Comparative Technical Use Cases for Distributed Caches and NoSQL

I have been doing some NoSQL research lately. The first fruit of that work was a guest post on myNoSQL, Ehcache: Distributed Cache or NoSQL Store, which crisply distinguished between a Distributed Cache and NoSQL Stores.

In this article I am going to delve into the suitability of each for various technical use cases. I use the word “technical” because a usual use case is a business use case. Here we are interested in a set of features that allow a certain usage. In a follow up I hope to create a second, more business use case oriented table.

I welcome feedback on this, particularly from those with production experience.

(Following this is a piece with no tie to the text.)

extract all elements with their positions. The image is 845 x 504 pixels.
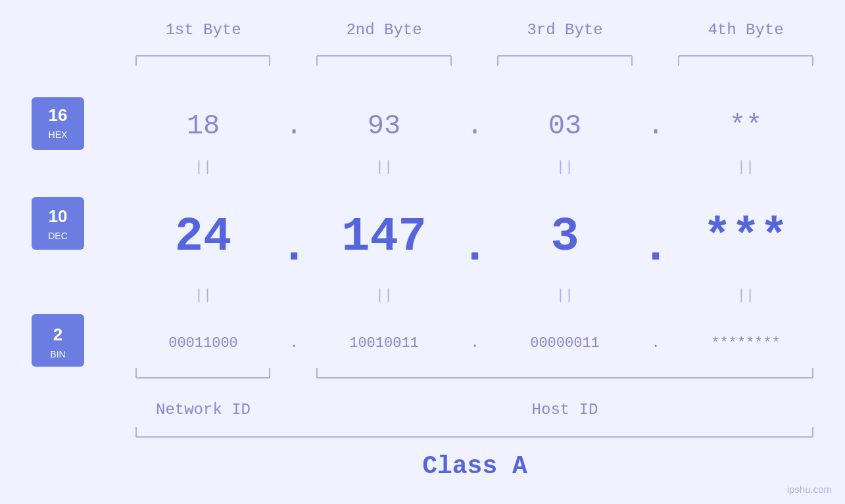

Technical Use Case Distributed Cache NoSQL Key Value NoSQL Columnar NoSQL Graph NoSQL Document
Database Offload Excellent Poor (1) Poor (1) Poor (1) Poor (1)
Database Replacement Poor (2) Poor (3) Poor (3) Poor (3) Poor (3)
Weak Consistency Caching Excellent Average (2) Average Poor Poor
Eventual Consistency Caching Excellent (4) Average (5) Average (5) Average (5) Average (5)
Strongly Consistent Caching Excellent Poor Poor Poor Poor
ACID Transactional Caching Excellent Poor Poor Poor Poor
Low Latency Data Access Excellent Average (5) Average (5) Average (5) Average (5)
Big Data (6) Poor Excellent Excellent Excellent Excellent
Big Memory (7) Excellent (8) Poor Poor Poor Poor

Notes

  1. To offload the database you need to work in places and ways in which the database works. So for example you need to support transactions if they are being used and you need a place to plug in to avoid a ton of work like Hibernate or OpenJPA. NoSQL stores don’t do that.
  2. Distributed caches may not provide long term persistence and management of data. They are also often limited in size so may not be able to store all of the data.
  3. It is not clear that NoSQL is a full database replacement. The “Not Just SQL” as an alternative expansion of the acronym, something widely accepted by the NoSQL community, acknowledges this. The lack of SQL, the lack of ACID, sophisticated operations tools and so on, mean that NoSQL itself is not great at being a replacement. Rather, if you can rethink your need for a database to needing persistence, and you can change your application code, then it comes into play.
  4. In a node to the elegant CAP trade off allowed by eventual consistency, Ehcache 2.4.1, due out the end of March adds this consistency mode.
  5. Distributed Caches store hot data in process. You might think of memcache as a distributed cache, which it claims to be but it does not store data in -process – it is always over the network. And NoSQL is always over the network. In most R + W > N strategies, R is greater than one, so that multiple network reads are required and the caller must wait for R reads where each read is to a different server which will have a varying response. Distributed Ehcache has latencies of < 1 ms whereas the average for NoSQL is 5-10ms. This is also why NoSQL gets an average for Weak Consistency Caching. A cache should be fast.
  6. “Big Data” is a moving target that is today generally understood to start at a few dozen terabytes and go up into petabytes. The current implementation of Ehcache has been used to manage datasets up to 2 TB which is just at the starting point of Big Data. The whole point of NoSQL is Big Data, so they get full marks in this area.
  7. “Big Memory” is also a moving target and is early on it’s use as a term. We define it to mean using the physical limits of the hardware. For many architectures this has not been possible. With Java the issue was first 32 bits and then now the limitation is garbage collection. We overcame that issue with our BigMemory architecture, using storage in off-heap byte buffers in September 2010.
  8. Caches tends to be memory-resident. BigMemory allows in-memory densities per physical server up to their limits, which is 2TB for the current generation of commodity hardware from Dell, HP and Oracle but much lower due to their architectures which require full CPU population to achieve maximum memory. Although not all vendors are similarly constrained: Cisco UCS boxes allow more memory per CPU, so that for example they can do 384GB with 2 CPUs. NoSQL stores focus on persistency and have small in-memory server side caches. They focus on speeding up disk reads and writes by for example doing append only.

By Greg Luck

As Terracotta’s CTO, Greg (@gregrluck) is entrusted with understanding market and technology forces and the business drivers that impact Terracotta’s product innovation and customer success. He helps shape company and technology strategy and designs many of the features in Terracotta’s products. Greg came to Terracotta on the acquisition of the popular caching project Ehcache which he founded in 2003. Prior to joining Terracotta, Greg served as Chief Architect at Australian online travel giant Wotif.com. He also served as a lead consultant for ThoughtWorks on accounts in the United States and Australia, was CIO at Virgin Blue, Tempo Services, Stamford Hotels and Resorts and Australian Resorts and spent seven years as a Chartered Accountant in KPMG’s small business and insolvency divisions. He is a regular speaker at conferences and contributor of articles to the technical press.